Back in 1975, rock musician Lou Reed nearly drove his now revered career into the ground with the release of his fifth solo album, “Metal Machine Music.”
As one of pop culture’s earliest examples of experimental noise (meaning no songs and no structure), the controversial “Metal Machine Music” was largely hailed as a joke upon its release by fans and critics alike. It took decades before it was given proper credit for helping spearhead the idea of contemporary sound art.
To help pay tribute to the widely misunderstood double album — a current staple of avant-garde music — Cranbrook Art Museum is hosting an exhibit called “Lou Reed, Metal Machine Trio: The Creation of the Universe” through March 26.
Housed in just a small black room, the exhibit is made up of a live ambisonic 3D installation that utilizes 12 loudspeakers to create a fully immersive sound experience. It’s designed to replicate the Metal Machine Trio, a live band version of the album formed by Reed, Ulrich Krieger and Sarth Calhoun in 2008.
Before Reed’s passing in 2013, the Metal Machine Trio did a series of performances that consisted of free-form sound and improvised music. The Cranbrook exhibit, which was originally presented by the University Art Museum at California State University Long Beach in 2012, is based on a live recording of Metal Machine Trio: The Creation of the Universe at New York’s Blender Theatre in 2009.
For the New York show, Reed collaborated with acoustic specialists at the Arup Engineering Soundlab to give museum visitors insight into his own acoustic perspective onstage.
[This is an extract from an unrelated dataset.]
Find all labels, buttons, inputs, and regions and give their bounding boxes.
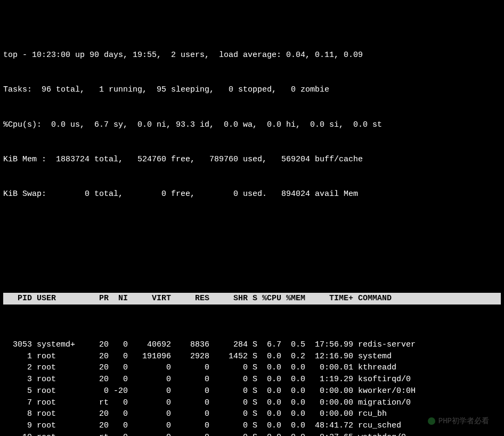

The performance was recorded using a full-sphere, surround-sound technique designed to capture the exact timing, strength and direction of sound.
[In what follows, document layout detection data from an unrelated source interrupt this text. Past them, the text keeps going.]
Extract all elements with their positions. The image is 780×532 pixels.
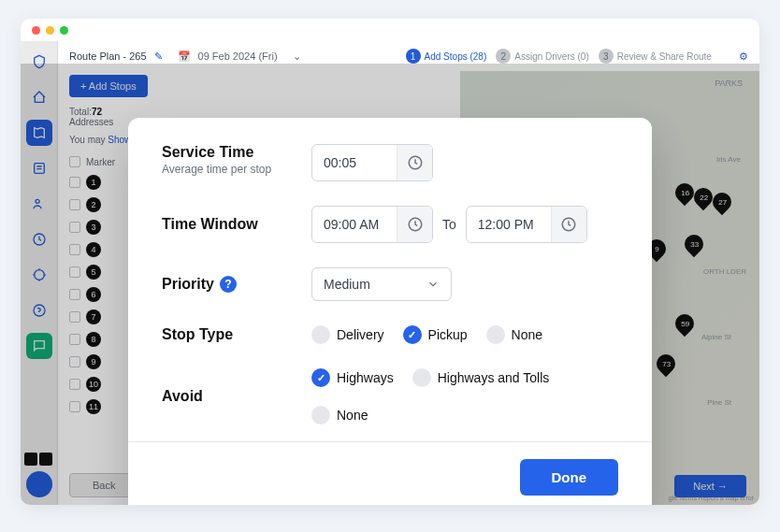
time-to-field[interactable] — [467, 217, 551, 232]
radio-circle[interactable] — [486, 325, 505, 344]
stop-type-option[interactable]: None — [486, 325, 542, 344]
stop-type-radio-group: DeliveryPickupNone — [311, 325, 542, 344]
step-badge[interactable]: 3 — [599, 49, 614, 64]
service-time-input[interactable] — [311, 144, 433, 181]
radio-circle[interactable] — [311, 325, 330, 344]
divider — [128, 441, 652, 442]
stop-type-option[interactable]: Delivery — [311, 325, 384, 344]
window-minimize-button[interactable] — [46, 26, 54, 35]
step-label[interactable]: Review & Share Route — [617, 51, 712, 62]
edit-icon[interactable]: ✎ — [154, 50, 163, 63]
service-time-sub: Average time per stop — [162, 163, 311, 176]
time-window-label: Time Window — [162, 216, 311, 233]
avoid-option[interactable]: Highways and Tolls — [412, 368, 550, 387]
time-from-field[interactable] — [312, 217, 397, 232]
service-time-field[interactable] — [312, 155, 397, 170]
app-window: Route Plan - 265 ✎ 📅 09 Feb 2024 (Fri) ⌄… — [21, 19, 759, 505]
date-label[interactable]: 09 Feb 2024 (Fri) — [198, 50, 278, 62]
radio-circle[interactable] — [403, 325, 422, 344]
mac-titlebar — [21, 19, 759, 41]
done-button[interactable]: Done — [520, 459, 619, 496]
to-label: To — [442, 217, 456, 232]
radio-label: Highways — [337, 370, 394, 385]
priority-help-icon[interactable]: ? — [220, 276, 237, 293]
time-window-from-input[interactable] — [311, 206, 433, 243]
steps-nav: 1Add Stops (28)2Assign Drivers (0)3Revie… — [400, 49, 712, 64]
step-badge[interactable]: 1 — [406, 49, 421, 64]
time-window-to-input[interactable] — [466, 206, 587, 243]
radio-label: Pickup — [428, 327, 468, 342]
priority-value: Medium — [324, 277, 370, 292]
step-label[interactable]: Assign Drivers (0) — [514, 51, 588, 62]
clock-icon[interactable] — [397, 145, 432, 180]
radio-circle[interactable] — [311, 368, 330, 387]
radio-label: None — [512, 327, 542, 342]
modal-overlay: Service Time Average time per stop Time … — [21, 64, 759, 505]
window-close-button[interactable] — [32, 26, 40, 35]
clock-icon[interactable] — [397, 207, 432, 242]
radio-label: None — [337, 408, 368, 423]
radio-circle[interactable] — [412, 368, 431, 387]
stop-type-label: Stop Type — [162, 326, 311, 343]
avoid-label: Avoid — [162, 388, 311, 405]
avoid-radio-group: HighwaysHighways and TollsNone — [311, 368, 618, 424]
clock-icon[interactable] — [551, 207, 586, 242]
radio-label: Highways and Tolls — [438, 370, 550, 385]
stop-type-option[interactable]: Pickup — [403, 325, 468, 344]
radio-label: Delivery — [337, 327, 384, 342]
avoid-option[interactable]: Highways — [311, 368, 394, 387]
window-maximize-button[interactable] — [60, 26, 68, 35]
priority-label: Priority — [162, 276, 214, 293]
step-label[interactable]: Add Stops (28) — [425, 51, 487, 62]
chevron-down-icon — [426, 278, 440, 291]
step-badge[interactable]: 2 — [496, 49, 511, 64]
stop-settings-modal: Service Time Average time per stop Time … — [128, 118, 652, 505]
avoid-option[interactable]: None — [311, 406, 368, 424]
settings-icon[interactable]: ⚙ — [739, 50, 748, 63]
service-time-label: Service Time — [162, 144, 311, 161]
route-plan-title: Route Plan - 265 — [69, 50, 147, 62]
priority-select[interactable]: Medium — [311, 267, 452, 301]
radio-circle[interactable] — [311, 406, 330, 424]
“The speakers are directed at you, so you get the feeling as if you’re Lou Reed onstage,” said Troy Hoffman, a Cranbrook Art Museum visitor services representative. ‘It’s like you’re experiencing what Reed himself experienced.”
The exhibit itself looks simple in nature, but its inner workings are complex. Pitch black except for a few dim yellow lights, the room is insulated to nearly total silence from the outside. On the inside, however, is a full-fledged rock show — or at least that’s the goal. Heavily distorted guitar feedback, reverberating strings and blasts of drone-like noise bounce around between your eardrums, giving the sensation of standing onstage in an empty theater during sound check.
The nearly two-hour duration of Metal Machine Trio: The Creation of the Universe plays in full on repeat, so visitors can enter and leave at their liking, staying for as little or as long as needed.